D. Michael Bennett (Photo by Kevin Allen)
When D. Michael Bennett starts talking about technology, expect to be both inspired and enlightened. He’s excited not just about new and emerging tools and applications, but also about brainstorming new uses for existing technologies and how new developments can create productive, lucrative opportunities for businesses and professionals. It’s why in the late 1990s, Bennett abandoned a career in law.
Bennett now leads the development and implementation of its information technology policy, security, and execution as BAE Systems’ chief information officer, managing operations across the U.S. as well as in India, Sweden, Australia, and Saudi Arabia. He previously worked as vice president, contracts, procurement, pricing and facilities at the global defense and securities company based in the United Kingdom.
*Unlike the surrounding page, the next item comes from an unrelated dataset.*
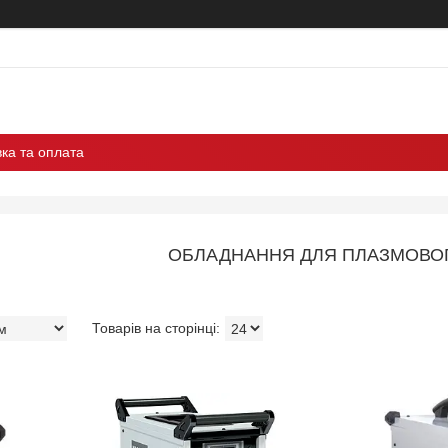
ка та оплата
ОБЛАДНАННЯ ДЛЯ ПЛАЗМОВОГ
Closer to home, the Charlotte, North Carolina, native uses his position to champion the need for youth and African Americans of all ages to be more open to technology as a creative and diverse pathway to career success.
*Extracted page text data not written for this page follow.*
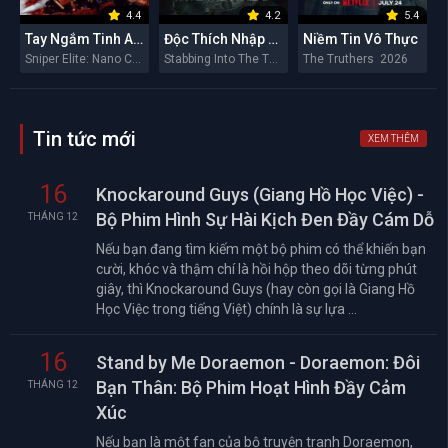
4.4
4.2
5.4
Tay Ngắm Tinh Anh: Nguy Cơ Nano
Độc Thích Nhập Hầu
Niềm Tin Vô Thực
Sniper Elite: Nano Crisis 2026
Stabbing Into The Throat 2026
The Truthers 2026
Tin tức mới
XEM THÊM
16
Knockaround Guys (Giang Hồ Học Việc) -
Bộ Phim Hình Sự Hài Kịch Đen Đầy Cám Dỗ
THÁNG 12
Nếu bạn đang tìm kiếm một bộ phim có thể khiến bạn
cười, khóc và thậm chí là hồi hộp theo dõi từng phút
giây, thì Knockaround Guys (hay còn gọi là Giang Hồ
Học Việc trong tiếng Việt) chính là sự lựa ...
16
Stand by Me Doraemon - Doraemon: Đôi
Bạn Thân: Bộ Phim Hoạt Hình Đầy Cảm
THÁNG 12
Xúc
Nếu bạn là một fan của bộ truyện tranh Doraemon,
You loved being a lawyer. What made you shift gears?
In the late 1980s, as the Internet was developing, I was doing a lot of technology law, learning about software and new applications from a legal standpoint. I was also involved in a lot of mergers and acquisitions and procurement work, and those things really piqued my interest in running a business. Law was very narrow. I wanted to move from general counsel into general management. Later, BAE offered me the opportunity to run its cyber security business.
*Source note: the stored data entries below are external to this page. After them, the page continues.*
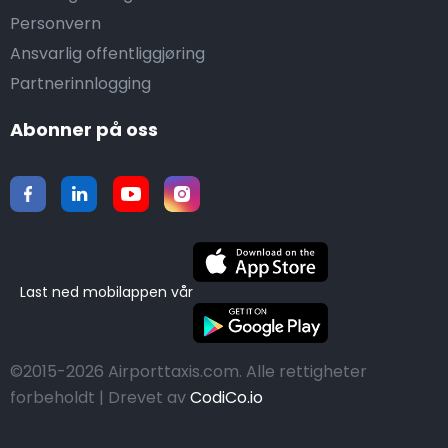
Personvern
Ansvarlig offentliggjøring
Partnerinnlogging
Abonner på oss
Last ned mobilappen vår
©2015-2026 Airporttaxis.com.
Alle rettigheter
forbeholdt | Drevet av
CodiCo.io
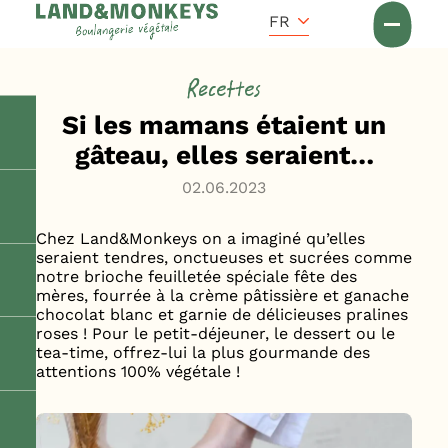
Panneau de gestion des cookies
Accueil
FR
Actus
Recettes
Si les mamans étaient un
gâteau, elles seraient…
02.06.2023
Chez Land&Monkeys on a imaginé qu’elles
seraient tendres, onctueuses et sucrées comme
notre brioche feuilletée spéciale fête des
mères, fourrée à la crème pâtissière et ganache
chocolat blanc et garnie de délicieuses pralines
roses ! Pour le petit-déjeuner, le dessert ou le
tea-time, offrez-lui la plus gourmande des
attentions 100% végétale !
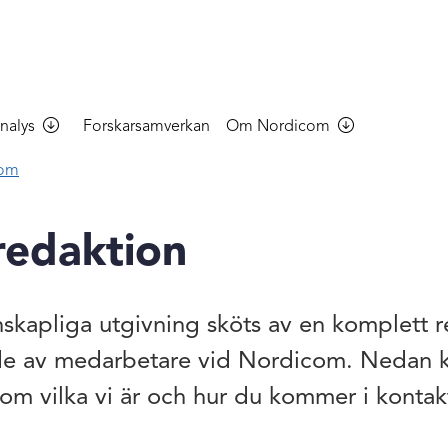
nalys
Forskarsamverkan
Om Nordicom
com
redaktion
nskapliga utgivning sköts av en komplett 
e av medarbetare vid Nordicom. Nedan 
 om vilka vi är och hur du kommer i konta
African Americans have been slow to step up to the technological plate, to our own detriment.
It’s true, and I understand it. Becoming CIO never occurred to me. When our CEO Linda Hudson first approached me with it, I said, “I’m not an engineer, I’m not a technologist, I’m a business guy.” She said, “That’s exactly what we need.” My job is about figuring out how to develop IT to help drive the business. Most companies look at IT as an enabler, maybe a costly one. The most successful companies look at IT not just as an enabler, but as a driver to offer you a competitive advantage in the marketplace. If you use technology properly, it gives you that. That’s what I’m focused on every day here at BAE, and it’s incredibly exciting to realize how technology can enable your company to move forward, not just operationally, but cost-effectively.